(Extracted page text data)

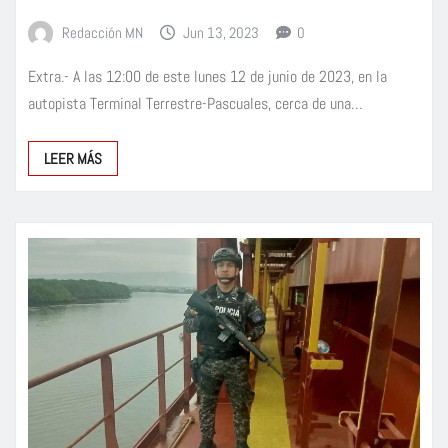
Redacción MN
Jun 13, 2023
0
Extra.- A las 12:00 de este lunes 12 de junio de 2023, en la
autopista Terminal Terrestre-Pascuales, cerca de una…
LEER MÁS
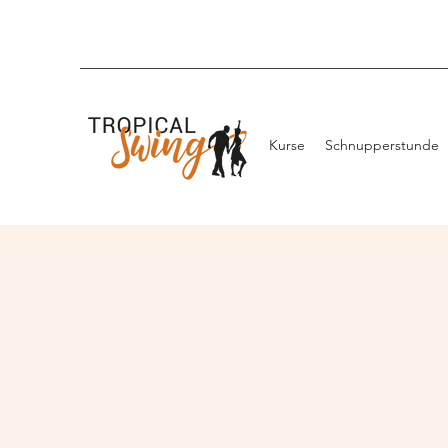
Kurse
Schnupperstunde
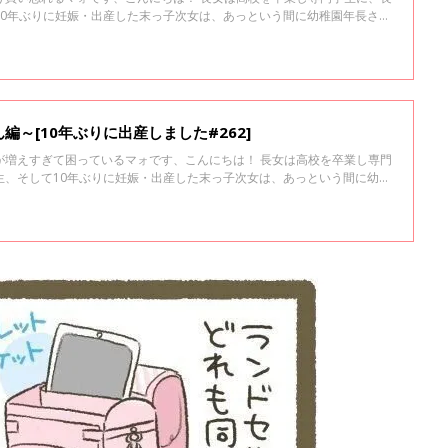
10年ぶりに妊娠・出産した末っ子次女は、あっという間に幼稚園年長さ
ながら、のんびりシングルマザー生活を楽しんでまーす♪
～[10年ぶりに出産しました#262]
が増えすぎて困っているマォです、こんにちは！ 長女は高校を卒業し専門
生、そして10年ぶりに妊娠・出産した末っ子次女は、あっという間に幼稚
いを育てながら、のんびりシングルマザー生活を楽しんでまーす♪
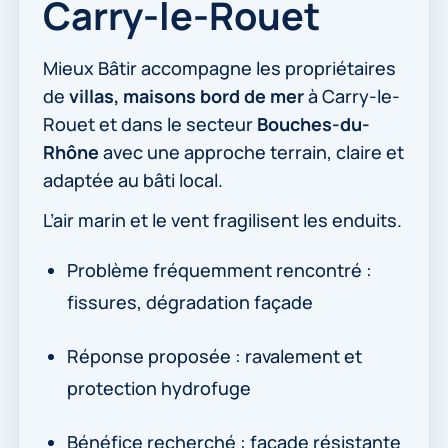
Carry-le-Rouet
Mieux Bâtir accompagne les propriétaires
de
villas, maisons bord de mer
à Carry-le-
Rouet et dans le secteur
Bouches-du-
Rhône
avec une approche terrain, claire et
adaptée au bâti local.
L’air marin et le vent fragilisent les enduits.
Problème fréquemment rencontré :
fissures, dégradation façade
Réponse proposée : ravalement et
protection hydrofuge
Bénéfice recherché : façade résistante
==
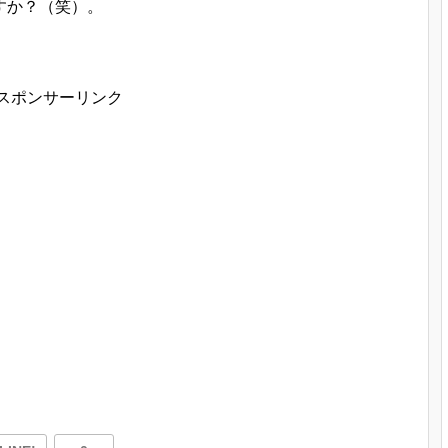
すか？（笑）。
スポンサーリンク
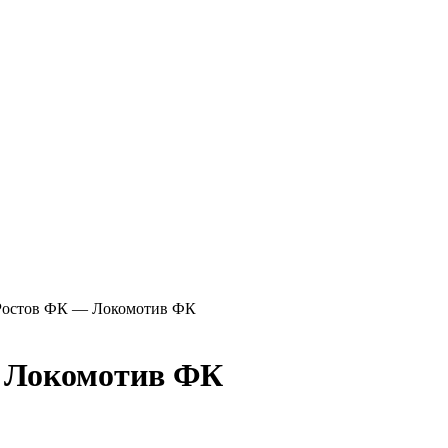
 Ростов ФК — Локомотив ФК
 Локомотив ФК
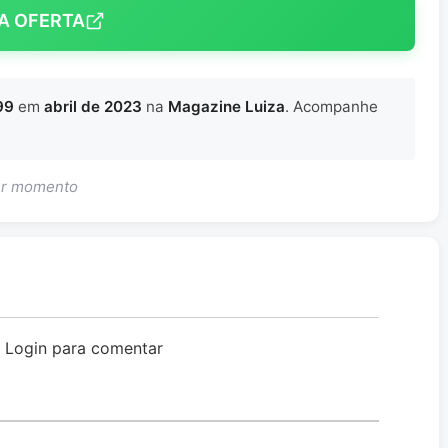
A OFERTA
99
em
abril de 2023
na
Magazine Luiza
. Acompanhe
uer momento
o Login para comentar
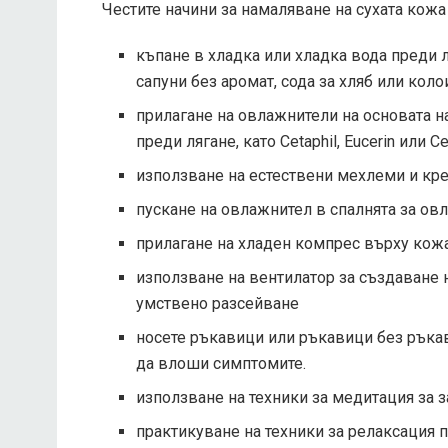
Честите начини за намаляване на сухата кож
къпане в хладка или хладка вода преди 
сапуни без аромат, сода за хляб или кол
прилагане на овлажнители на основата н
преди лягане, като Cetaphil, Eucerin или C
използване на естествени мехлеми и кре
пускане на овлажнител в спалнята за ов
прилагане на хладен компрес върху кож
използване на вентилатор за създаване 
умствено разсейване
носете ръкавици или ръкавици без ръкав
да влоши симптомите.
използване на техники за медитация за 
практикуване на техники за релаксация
--
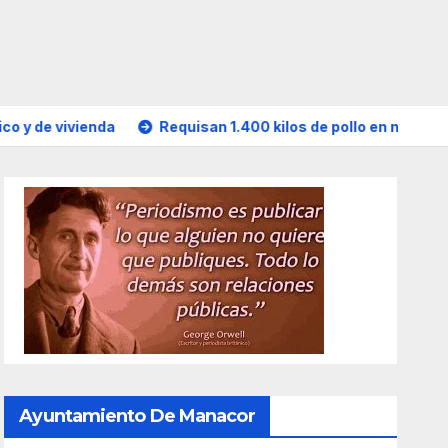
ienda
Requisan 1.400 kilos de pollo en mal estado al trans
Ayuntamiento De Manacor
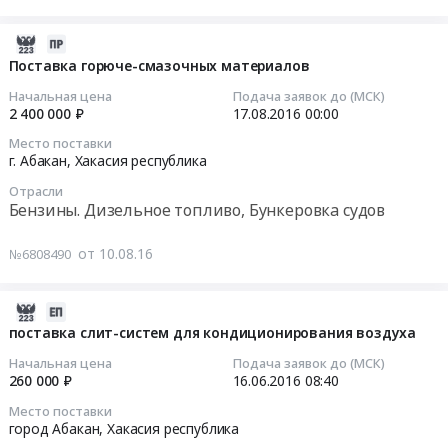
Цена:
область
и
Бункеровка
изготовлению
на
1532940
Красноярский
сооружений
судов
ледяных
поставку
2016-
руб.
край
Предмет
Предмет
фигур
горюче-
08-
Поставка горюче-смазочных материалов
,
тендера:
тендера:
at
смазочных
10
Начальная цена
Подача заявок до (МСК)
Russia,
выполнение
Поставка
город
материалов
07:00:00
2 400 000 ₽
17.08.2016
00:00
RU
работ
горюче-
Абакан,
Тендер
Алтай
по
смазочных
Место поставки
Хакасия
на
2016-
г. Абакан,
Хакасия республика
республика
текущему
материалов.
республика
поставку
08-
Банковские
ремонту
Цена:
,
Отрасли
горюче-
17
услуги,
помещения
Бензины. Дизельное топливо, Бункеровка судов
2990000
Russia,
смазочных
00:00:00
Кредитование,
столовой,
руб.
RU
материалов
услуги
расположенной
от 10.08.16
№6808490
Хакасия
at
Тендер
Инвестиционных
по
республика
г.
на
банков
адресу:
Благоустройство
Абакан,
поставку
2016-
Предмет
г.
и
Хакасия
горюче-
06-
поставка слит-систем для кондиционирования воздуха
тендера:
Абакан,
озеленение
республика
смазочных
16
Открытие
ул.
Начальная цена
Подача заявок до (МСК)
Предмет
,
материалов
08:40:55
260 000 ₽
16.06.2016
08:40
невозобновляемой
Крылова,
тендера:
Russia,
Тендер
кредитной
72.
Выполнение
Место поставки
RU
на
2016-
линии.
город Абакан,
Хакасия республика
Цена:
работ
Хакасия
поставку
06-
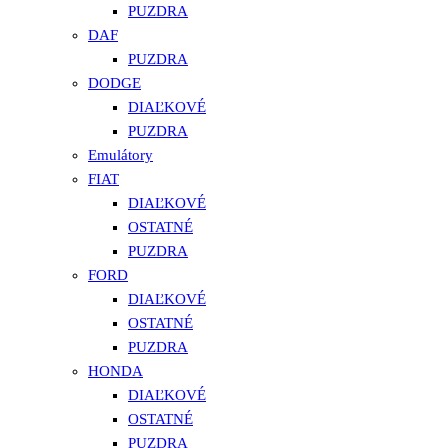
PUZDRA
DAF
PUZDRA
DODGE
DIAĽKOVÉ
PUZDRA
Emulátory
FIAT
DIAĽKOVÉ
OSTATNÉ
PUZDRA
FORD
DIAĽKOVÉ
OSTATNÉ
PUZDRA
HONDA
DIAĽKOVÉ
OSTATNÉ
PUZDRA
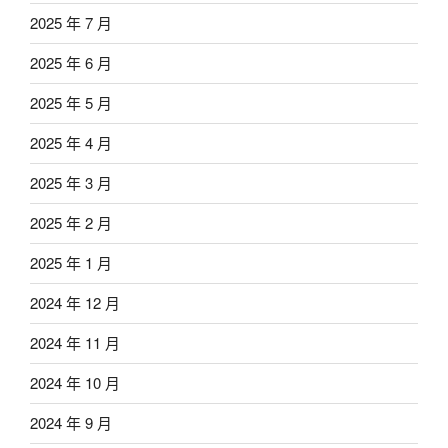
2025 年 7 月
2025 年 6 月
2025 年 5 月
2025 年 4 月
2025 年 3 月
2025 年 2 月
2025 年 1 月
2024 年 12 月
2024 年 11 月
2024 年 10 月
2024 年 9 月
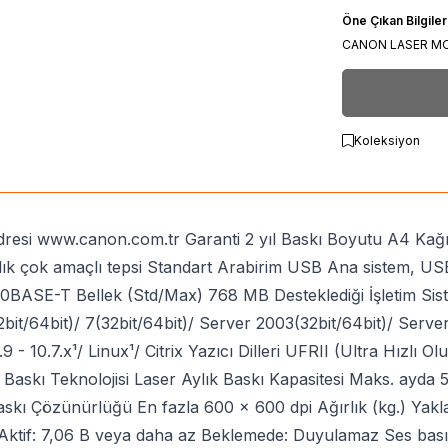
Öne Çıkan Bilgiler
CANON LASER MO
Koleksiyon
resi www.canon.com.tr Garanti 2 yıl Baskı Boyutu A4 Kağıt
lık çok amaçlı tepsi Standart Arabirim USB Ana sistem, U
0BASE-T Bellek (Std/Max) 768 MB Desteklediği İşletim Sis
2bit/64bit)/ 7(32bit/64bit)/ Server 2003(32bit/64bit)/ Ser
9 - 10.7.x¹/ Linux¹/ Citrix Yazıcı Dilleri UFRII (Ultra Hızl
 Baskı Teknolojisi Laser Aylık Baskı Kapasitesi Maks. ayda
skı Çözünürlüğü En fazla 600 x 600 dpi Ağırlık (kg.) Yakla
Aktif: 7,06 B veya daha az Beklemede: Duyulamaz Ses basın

* [TASK STATEMENT]
Bring together each line above where the string "façade" turns up.

* [TASK SOLUTION]
fissures, dégradation façade
Bénéfice recherché : façade résistante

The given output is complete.